Introduction
NumPy is a foundational package for numerical computing in Python. Among its many features, NumPy provides efficient ways to read and write array data to and from files, which is critical for data science, engineering, and analysis tasks. In this tutorial, you will learn how to perform file input and output (I/O) with NumPy.
Prerequisites
Before diving in, ensure you have the following prerequisites:
- A working Python installation
- NumPy installed (which can be installed using
pip install numpy
) - A basic understanding of Python and NumPy arrays
NumPy File I/O Basics
NumPy primarily deals with arrays, and it includes built-in functionalities to save arrays to files and load arrays from files. The two primary functions we’ll explore are np.save
and np.load
. Let’s start with a simple example:
import numpy as np
# Create a NumPy array
array = np.array([1, 2, 3, 4, 5])
# Save the array to a file
np.save('my_array', array)
# Now, let's load the saved array
loaded_array = np.load('my_array.npy')
print(loaded_array)
Output:
[1 2 3 4 5]
This set of steps is the most straightforward example of saving and loading NumPy array data.
Saving and Loading Multi-Dimensional Arrays
NumPy can handle multi-dimensional arrays with ease. Here’s how you can save and load a two-dimensional array:
import numpy as np
# Create a 2D NumPy array
array_2d = np.array([[1, 2, 3], [4, 5, 6]])
# Save to a file
np.save('my_2d_array', array_2d)
# Load the array from the saved file
loaded_2d_array = np.load('my_2d_array.npy')
print(loaded_2d_array)
Output:
[[1 2 3]
[4 5 6]]
Saving Multiple Arrays in a Single File
NumPy also provides a way to save multiple arrays into a single file using the np.savez
function, which saves the arrays in an uncompressed .npz format, or np.savez_compressed
for compressed storage.
import numpy as np
# Create multiple arrays
array1 = np.array([10, 20, 30])
array2 = np.array([40, 50, 60])
# Save arrays in a single file
np.savez('multiple_arrays', arr1=array1, arr2=array2)
# Load the data
arrays_loaded = np.load('multiple_arrays.npz')

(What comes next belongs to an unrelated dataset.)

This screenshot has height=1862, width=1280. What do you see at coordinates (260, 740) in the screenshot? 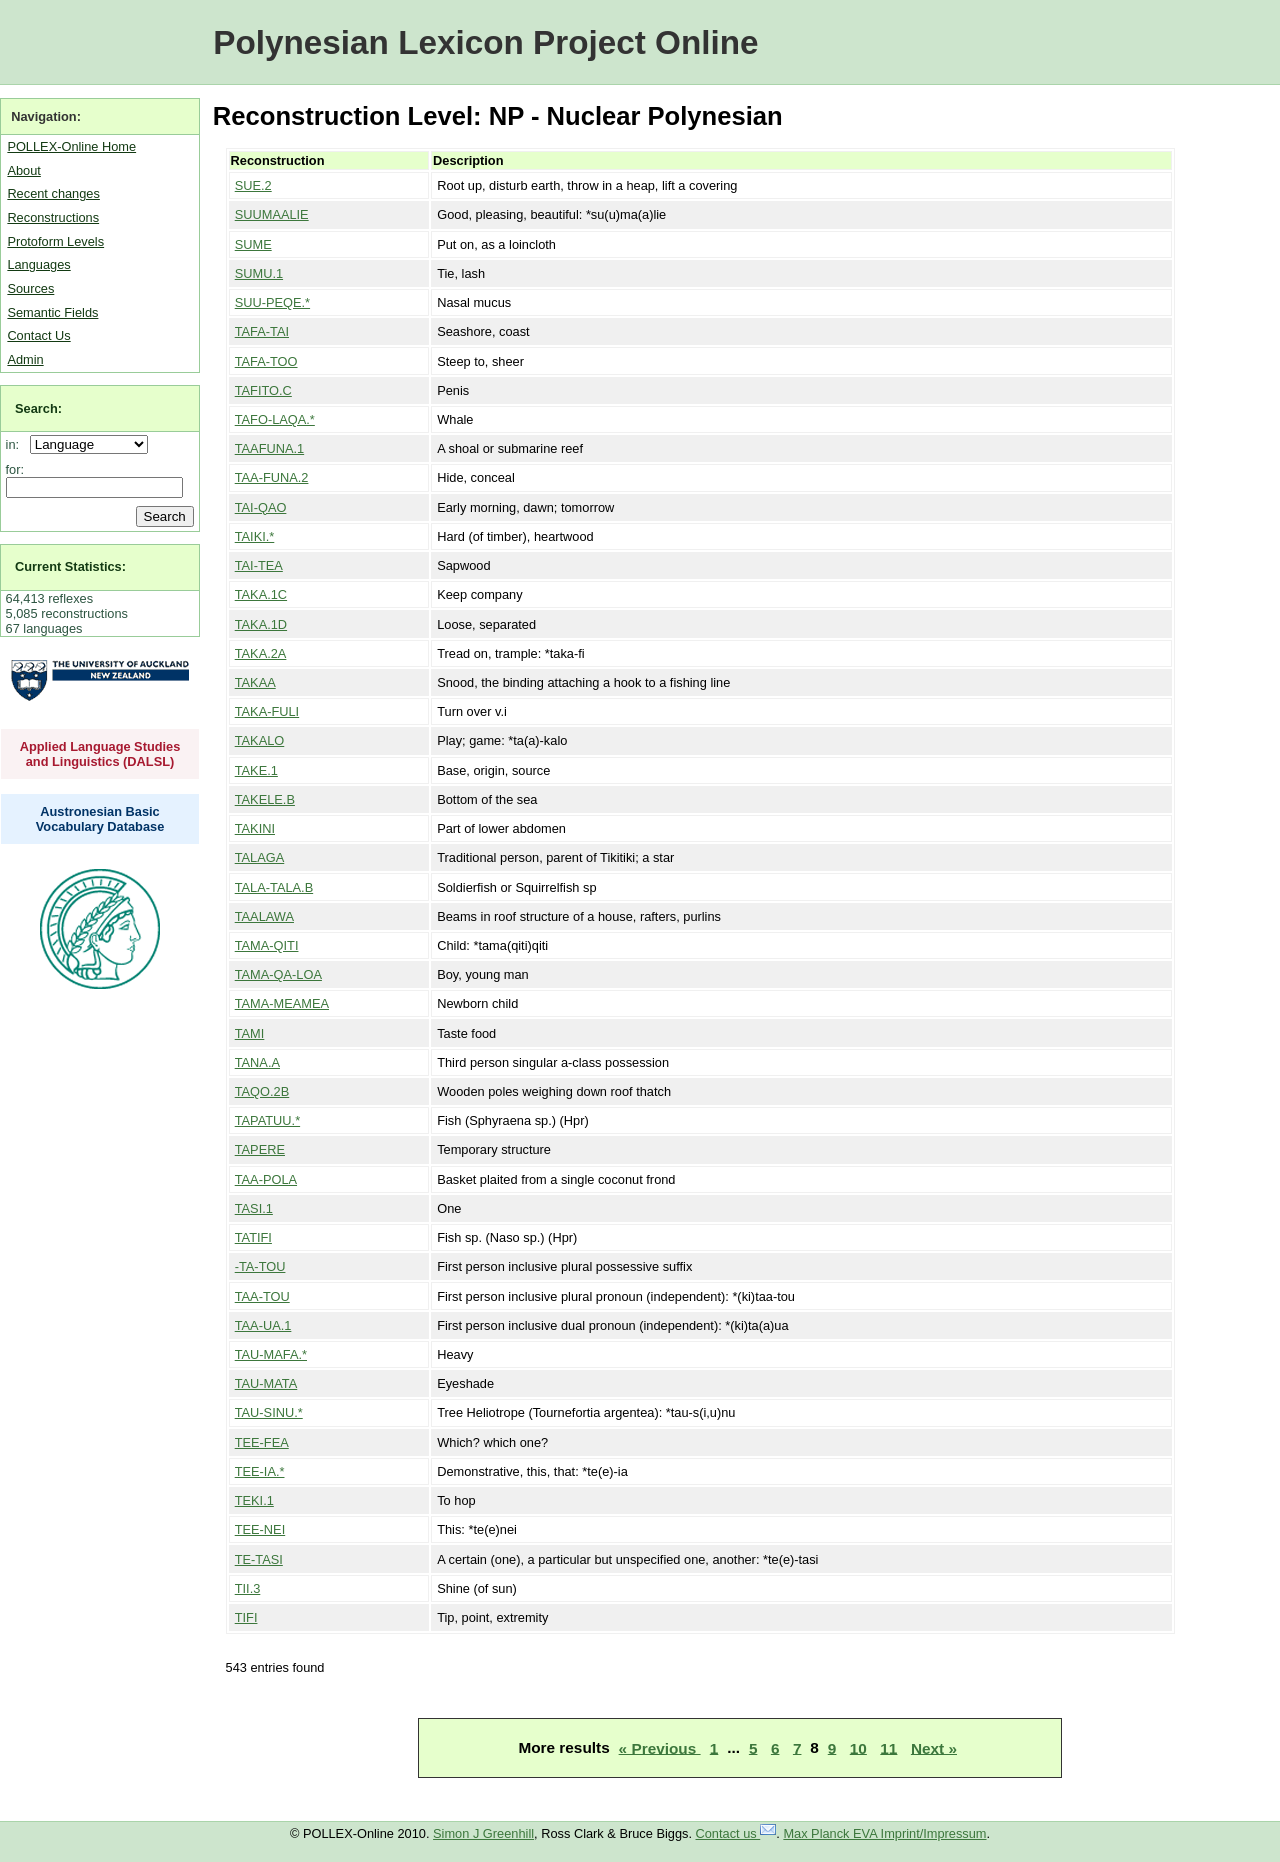 I see `TAKALO` at bounding box center [260, 740].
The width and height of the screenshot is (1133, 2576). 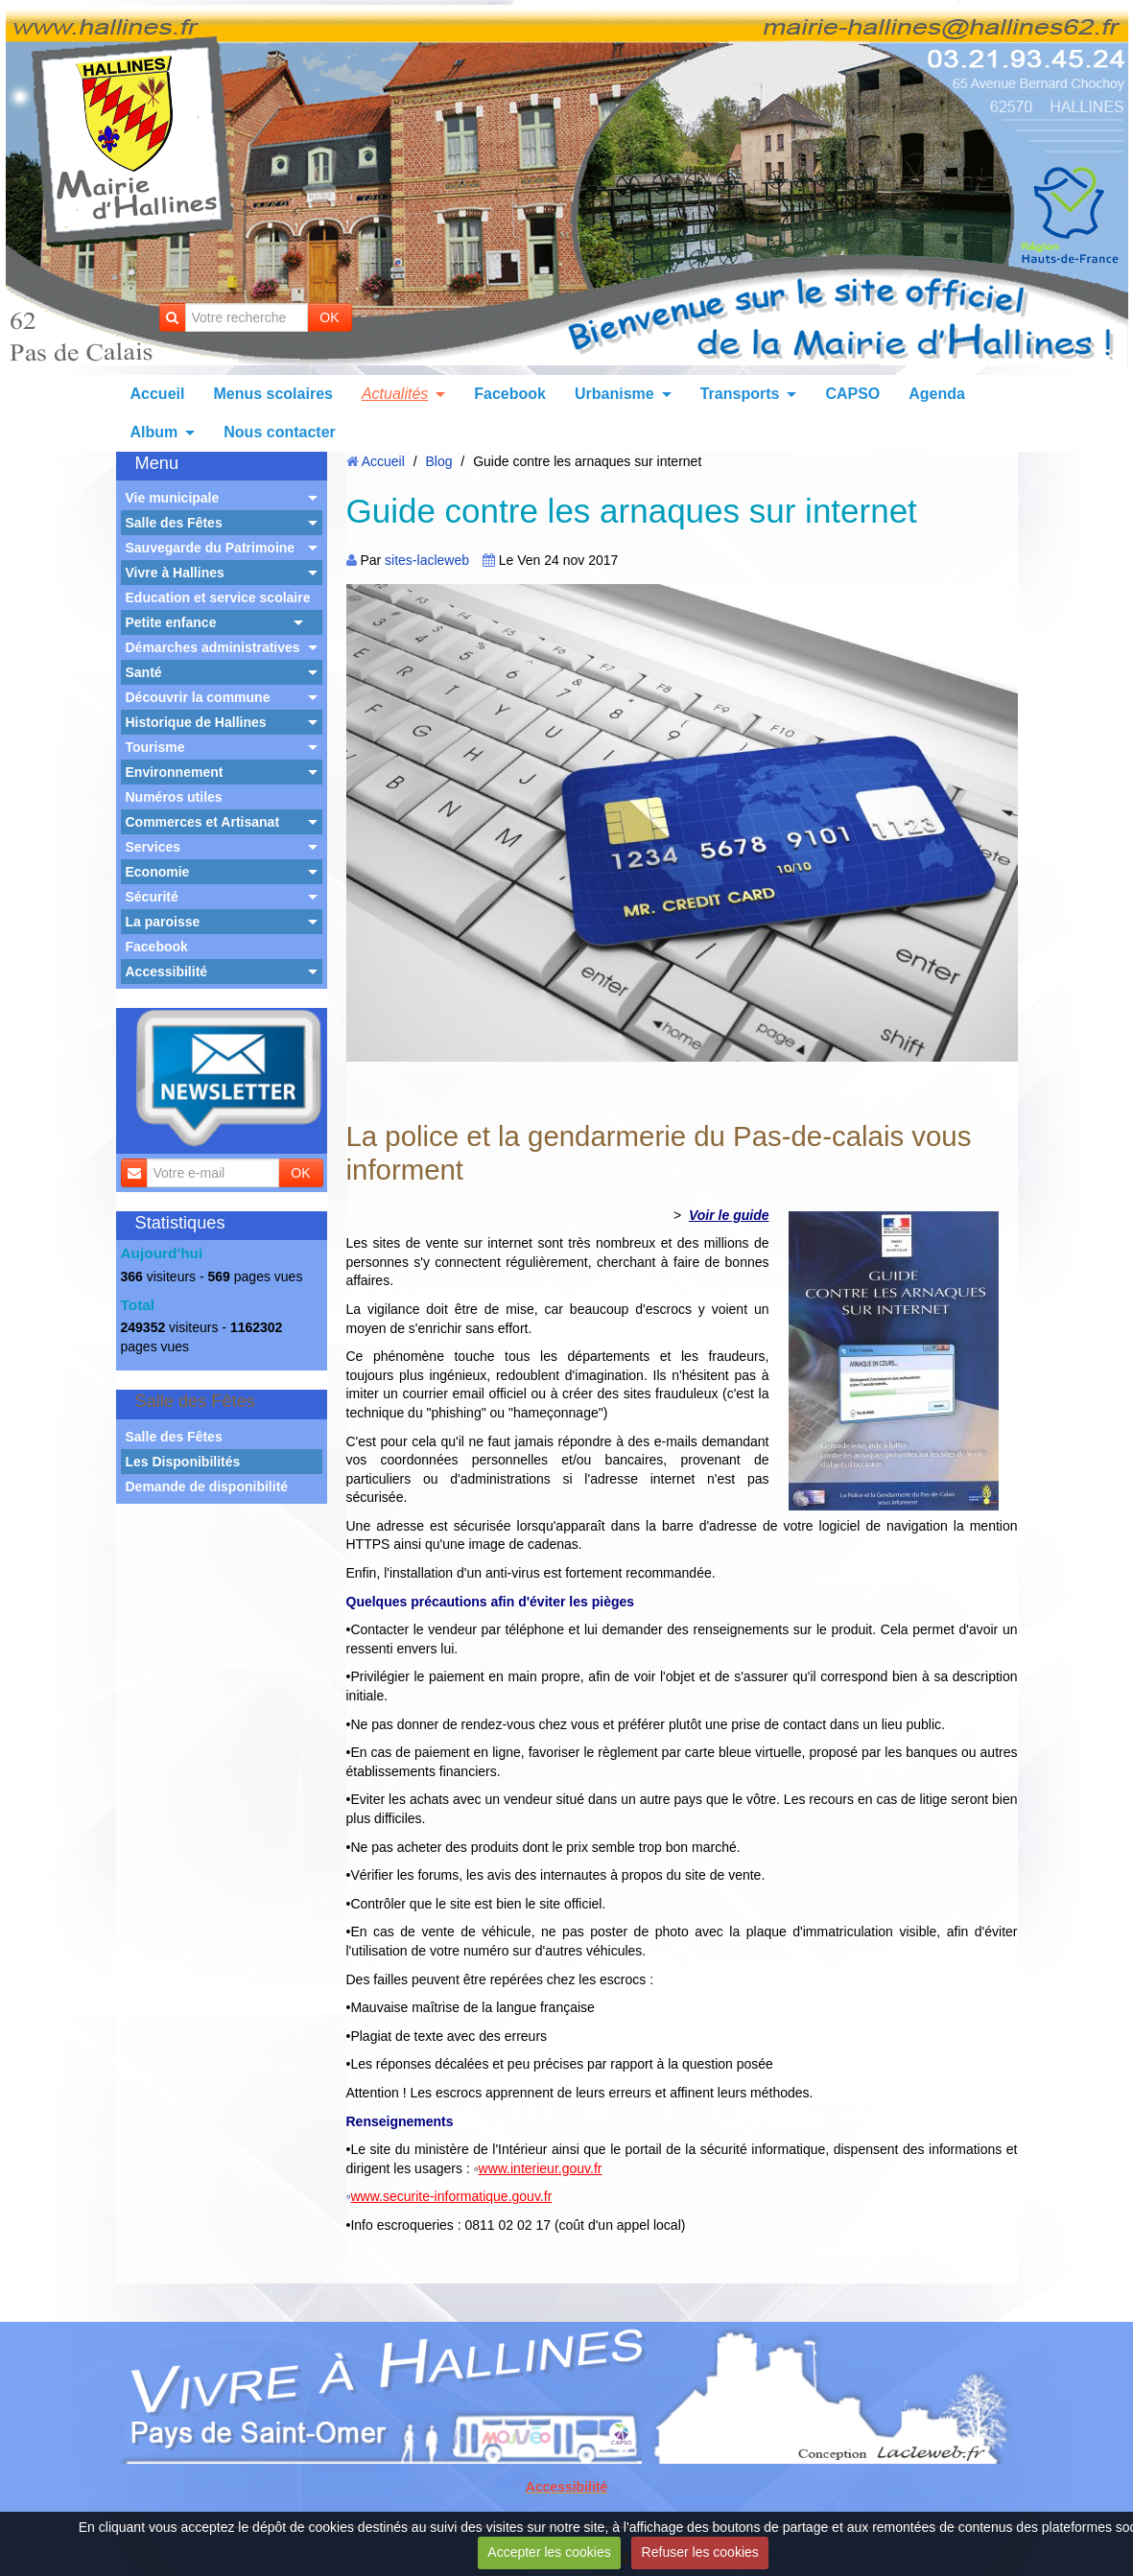 What do you see at coordinates (171, 622) in the screenshot?
I see `Petite enfance` at bounding box center [171, 622].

# Access individual arrays using the keys
print(arrays_loaded['arr1'])
print(arrays_loaded['arr2'])
Output:
[10 20 30]
[40 50 60]
Saving and Loading Text Files
NumPy can read and write arrays to plain text files. You can use np.savetxt
to write arrays to text files and np.loadtxt
to read them back into an array.
import numpy as np
# Create an array
array = np.array([1.5, 2.5, 3.5])
# Save to a .txt file
np.savetxt('array.txt', array, delimiter=',')
# Load from the .txt file
loaded_array_txt = np.loadtxt('array.txt', delimiter=',')
print(loaded_array_txt)
Output:
[1.5 2.5 3.5]
Advanced: Saving and Loading Structured Arrays
NumPy can work with structured arrays, and you can save and load these array types as well. A structured array has fields, similar to columns in a table.
import numpy as np
# Define a structured data type
dtype = [('name', 'U10'), ('height', float), ('age', int)]

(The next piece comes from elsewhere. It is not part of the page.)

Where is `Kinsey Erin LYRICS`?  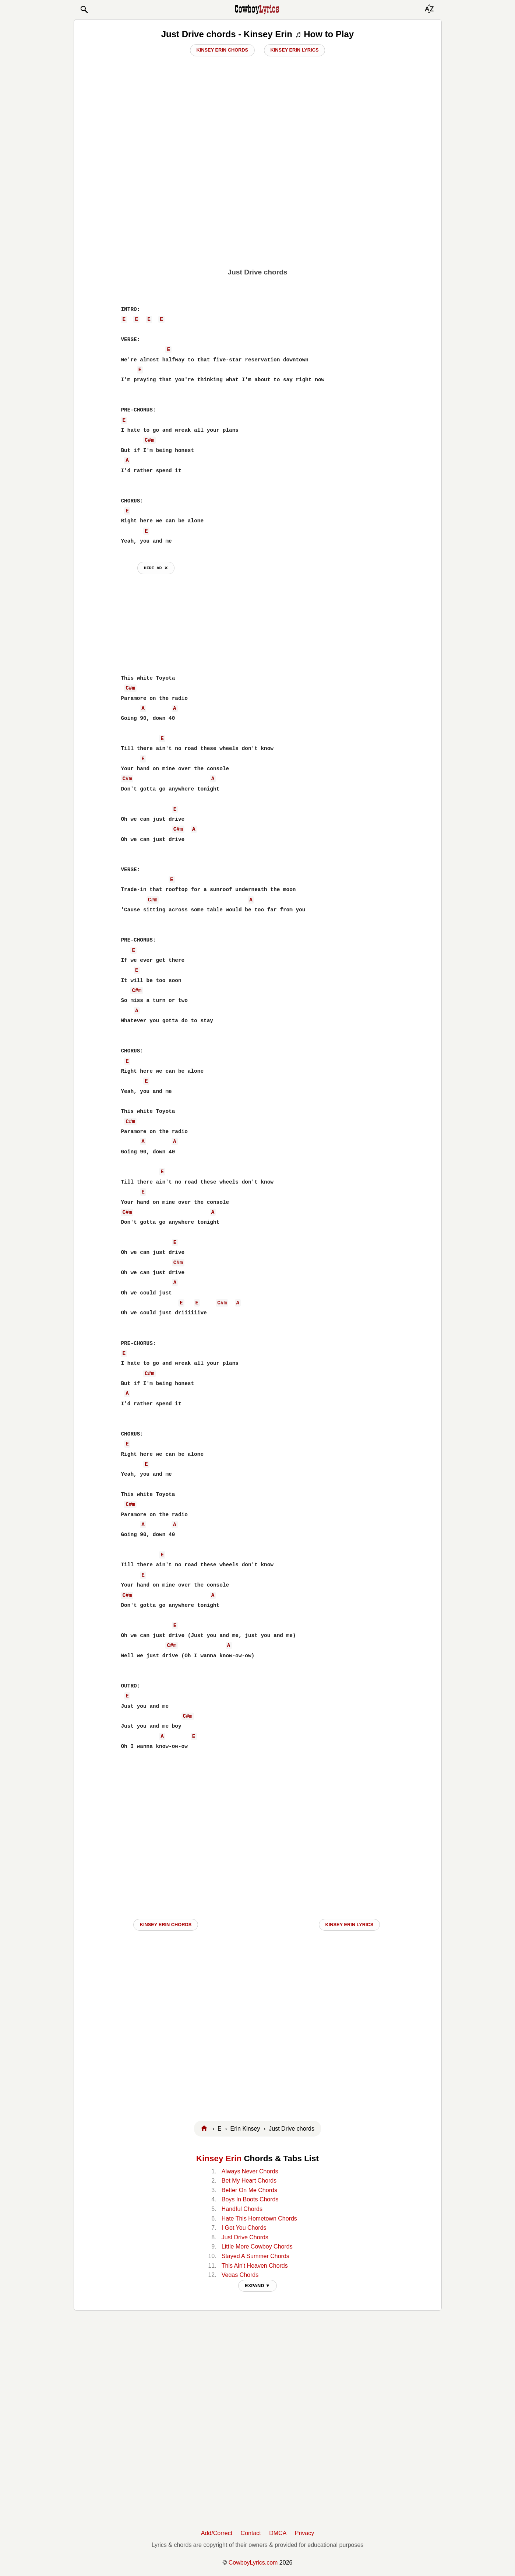 Kinsey Erin LYRICS is located at coordinates (349, 1924).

# Create a structured array
people_array = np.array([('Alice', 1.65, 30), ('Bob', 1.85, 25)], dtype=dtype)
# Save the structured array
np.save('people_array', people_array)
# Load the structured array
loaded_people_array = np.load('people_array.npy')
print(loaded_people_array)
Output:
[('Alice', 1.65, 30) ('Bob', 1.85, 25)]
Conclusion
In this guide, we covered how to save and load arrays to files with NumPy, from simple to more structured data types. Working with files is a common operation and doing so efficiently is vital in data-heavy applications. By mastering NumPy’s I/O capabilities, you’re better equipped to deal with a variety of data persistence scenarios.